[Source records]
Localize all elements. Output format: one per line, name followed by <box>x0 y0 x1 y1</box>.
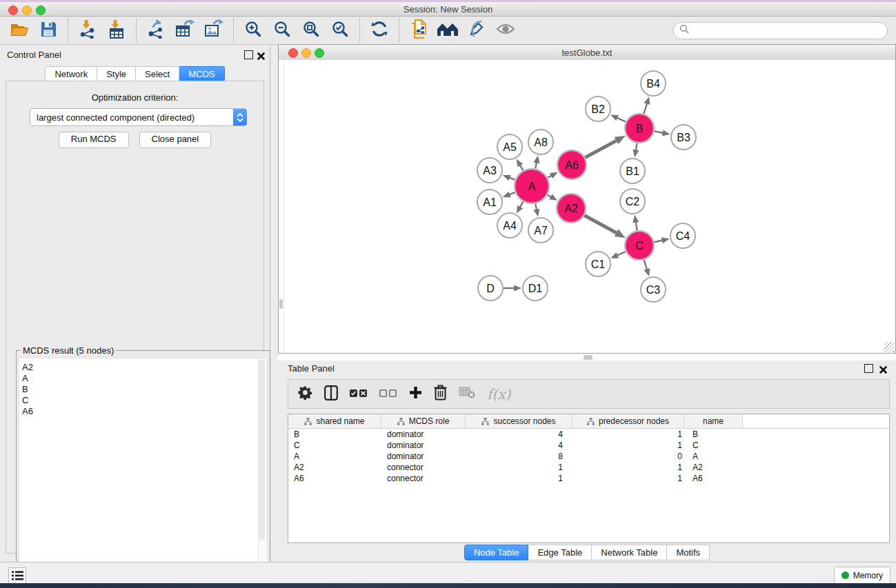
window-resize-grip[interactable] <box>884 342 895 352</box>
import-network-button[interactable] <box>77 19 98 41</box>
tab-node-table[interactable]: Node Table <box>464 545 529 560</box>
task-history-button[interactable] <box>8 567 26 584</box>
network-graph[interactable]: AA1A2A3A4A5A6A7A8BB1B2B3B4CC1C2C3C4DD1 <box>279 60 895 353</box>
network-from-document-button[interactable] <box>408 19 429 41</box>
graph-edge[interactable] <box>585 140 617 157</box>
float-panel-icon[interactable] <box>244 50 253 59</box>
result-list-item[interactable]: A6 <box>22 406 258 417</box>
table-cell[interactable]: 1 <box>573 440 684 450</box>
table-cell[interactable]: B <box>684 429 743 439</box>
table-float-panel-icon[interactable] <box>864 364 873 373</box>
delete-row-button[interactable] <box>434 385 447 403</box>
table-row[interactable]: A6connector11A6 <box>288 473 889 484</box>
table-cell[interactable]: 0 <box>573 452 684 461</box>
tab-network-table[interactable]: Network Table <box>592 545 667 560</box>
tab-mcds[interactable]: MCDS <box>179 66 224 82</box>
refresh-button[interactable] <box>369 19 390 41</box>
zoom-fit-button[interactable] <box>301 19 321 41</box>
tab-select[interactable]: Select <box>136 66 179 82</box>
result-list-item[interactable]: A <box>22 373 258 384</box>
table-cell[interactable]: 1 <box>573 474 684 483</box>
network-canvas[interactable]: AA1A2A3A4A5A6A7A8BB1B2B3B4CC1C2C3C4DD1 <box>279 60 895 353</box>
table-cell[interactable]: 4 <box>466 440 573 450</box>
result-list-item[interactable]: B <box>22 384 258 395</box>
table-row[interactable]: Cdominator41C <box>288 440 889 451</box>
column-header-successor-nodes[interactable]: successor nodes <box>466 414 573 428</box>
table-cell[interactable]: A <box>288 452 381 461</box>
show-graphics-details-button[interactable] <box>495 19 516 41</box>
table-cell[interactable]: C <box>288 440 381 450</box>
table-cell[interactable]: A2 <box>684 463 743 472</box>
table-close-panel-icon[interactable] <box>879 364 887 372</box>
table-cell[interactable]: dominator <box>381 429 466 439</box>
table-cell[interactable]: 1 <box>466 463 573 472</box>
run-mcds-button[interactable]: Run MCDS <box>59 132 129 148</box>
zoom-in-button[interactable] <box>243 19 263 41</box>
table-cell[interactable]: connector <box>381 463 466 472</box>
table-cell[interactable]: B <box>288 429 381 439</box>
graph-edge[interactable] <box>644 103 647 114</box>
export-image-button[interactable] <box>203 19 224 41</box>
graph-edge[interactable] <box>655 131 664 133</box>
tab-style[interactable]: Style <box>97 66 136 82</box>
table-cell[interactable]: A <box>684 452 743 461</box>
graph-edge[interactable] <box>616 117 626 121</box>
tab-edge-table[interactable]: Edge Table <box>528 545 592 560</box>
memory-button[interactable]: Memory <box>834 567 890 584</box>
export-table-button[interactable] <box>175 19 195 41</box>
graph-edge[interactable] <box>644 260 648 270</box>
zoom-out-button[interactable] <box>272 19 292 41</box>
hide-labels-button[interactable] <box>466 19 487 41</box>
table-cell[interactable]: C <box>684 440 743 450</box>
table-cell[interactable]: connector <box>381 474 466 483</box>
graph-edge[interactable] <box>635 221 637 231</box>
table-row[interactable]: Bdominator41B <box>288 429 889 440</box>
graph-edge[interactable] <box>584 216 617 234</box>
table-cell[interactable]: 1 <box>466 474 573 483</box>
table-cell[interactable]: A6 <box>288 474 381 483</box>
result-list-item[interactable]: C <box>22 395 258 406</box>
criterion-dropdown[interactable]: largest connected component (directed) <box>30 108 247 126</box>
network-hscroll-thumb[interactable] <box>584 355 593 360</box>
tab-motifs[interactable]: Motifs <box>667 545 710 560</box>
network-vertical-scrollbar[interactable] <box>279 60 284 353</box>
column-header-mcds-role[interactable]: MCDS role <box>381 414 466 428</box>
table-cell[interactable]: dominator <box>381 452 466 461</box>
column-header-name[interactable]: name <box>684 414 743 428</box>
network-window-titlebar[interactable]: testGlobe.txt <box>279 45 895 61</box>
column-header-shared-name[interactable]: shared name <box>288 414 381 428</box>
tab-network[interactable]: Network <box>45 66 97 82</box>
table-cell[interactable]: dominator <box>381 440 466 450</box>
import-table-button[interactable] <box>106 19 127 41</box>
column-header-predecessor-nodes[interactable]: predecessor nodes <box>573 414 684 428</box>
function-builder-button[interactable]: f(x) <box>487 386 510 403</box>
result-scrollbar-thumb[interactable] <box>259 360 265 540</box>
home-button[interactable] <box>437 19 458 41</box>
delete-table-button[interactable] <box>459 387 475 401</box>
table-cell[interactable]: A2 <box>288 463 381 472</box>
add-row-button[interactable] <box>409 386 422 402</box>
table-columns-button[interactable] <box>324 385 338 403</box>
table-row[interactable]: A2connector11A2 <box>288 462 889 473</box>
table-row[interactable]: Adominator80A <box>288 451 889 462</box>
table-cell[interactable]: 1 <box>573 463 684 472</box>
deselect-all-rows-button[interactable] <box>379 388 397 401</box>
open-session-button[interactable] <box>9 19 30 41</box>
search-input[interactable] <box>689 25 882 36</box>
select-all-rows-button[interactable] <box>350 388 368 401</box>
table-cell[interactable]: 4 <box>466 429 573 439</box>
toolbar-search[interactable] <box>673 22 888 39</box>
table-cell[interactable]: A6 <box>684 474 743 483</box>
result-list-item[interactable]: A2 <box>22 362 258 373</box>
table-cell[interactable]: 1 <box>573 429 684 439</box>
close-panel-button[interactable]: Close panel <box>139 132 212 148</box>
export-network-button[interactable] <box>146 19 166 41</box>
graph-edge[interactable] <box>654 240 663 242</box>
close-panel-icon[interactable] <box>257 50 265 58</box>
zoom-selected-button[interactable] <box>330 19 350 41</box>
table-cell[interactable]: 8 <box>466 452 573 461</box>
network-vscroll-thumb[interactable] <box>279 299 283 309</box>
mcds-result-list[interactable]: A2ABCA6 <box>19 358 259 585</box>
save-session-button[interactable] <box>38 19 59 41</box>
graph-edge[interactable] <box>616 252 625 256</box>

| What to do |
Copy out, in full, each line above that has the word "search" in it.

| Finished exercise |
search-input[interactable] <box>689 25 882 36</box>
toolbar-search[interactable] <box>673 22 888 39</box>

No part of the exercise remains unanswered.